**TASK PROMPT**
Print every line of the listing below, starting with the line that holds "hij eventueel nog" and going on through the line that holds "16:42 • 240", both included, and print nothing else.

───

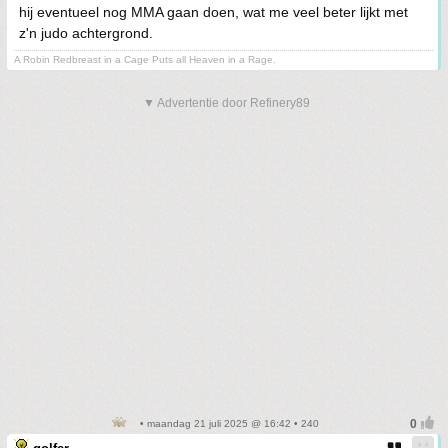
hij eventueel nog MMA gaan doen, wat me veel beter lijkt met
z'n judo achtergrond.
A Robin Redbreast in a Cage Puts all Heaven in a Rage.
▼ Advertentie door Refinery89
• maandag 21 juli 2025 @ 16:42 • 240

───

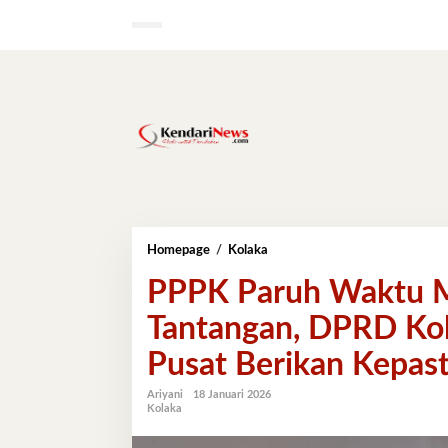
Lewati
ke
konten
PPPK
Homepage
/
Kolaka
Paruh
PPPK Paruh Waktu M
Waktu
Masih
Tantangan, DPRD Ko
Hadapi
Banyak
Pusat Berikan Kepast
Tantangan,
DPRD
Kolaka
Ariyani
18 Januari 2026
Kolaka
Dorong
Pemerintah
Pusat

───

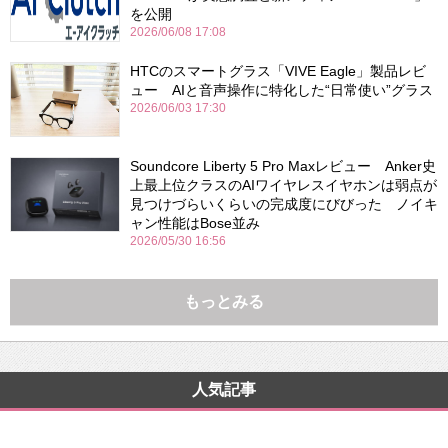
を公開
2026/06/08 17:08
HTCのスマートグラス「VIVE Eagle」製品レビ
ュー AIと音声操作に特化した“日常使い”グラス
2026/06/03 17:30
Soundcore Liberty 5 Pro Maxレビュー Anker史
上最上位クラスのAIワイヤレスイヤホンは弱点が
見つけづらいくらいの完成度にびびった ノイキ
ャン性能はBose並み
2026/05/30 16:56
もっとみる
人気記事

───

**RESULT FOR THIS EXERCISE**
hij eventueel nog MMA gaan doen, wat me veel beter lijkt met
z'n judo achtergrond.
A Robin Redbreast in a Cage Puts all Heaven in a Rage.
▼ Advertentie door Refinery89
• maandag 21 juli 2025 @ 16:42 • 240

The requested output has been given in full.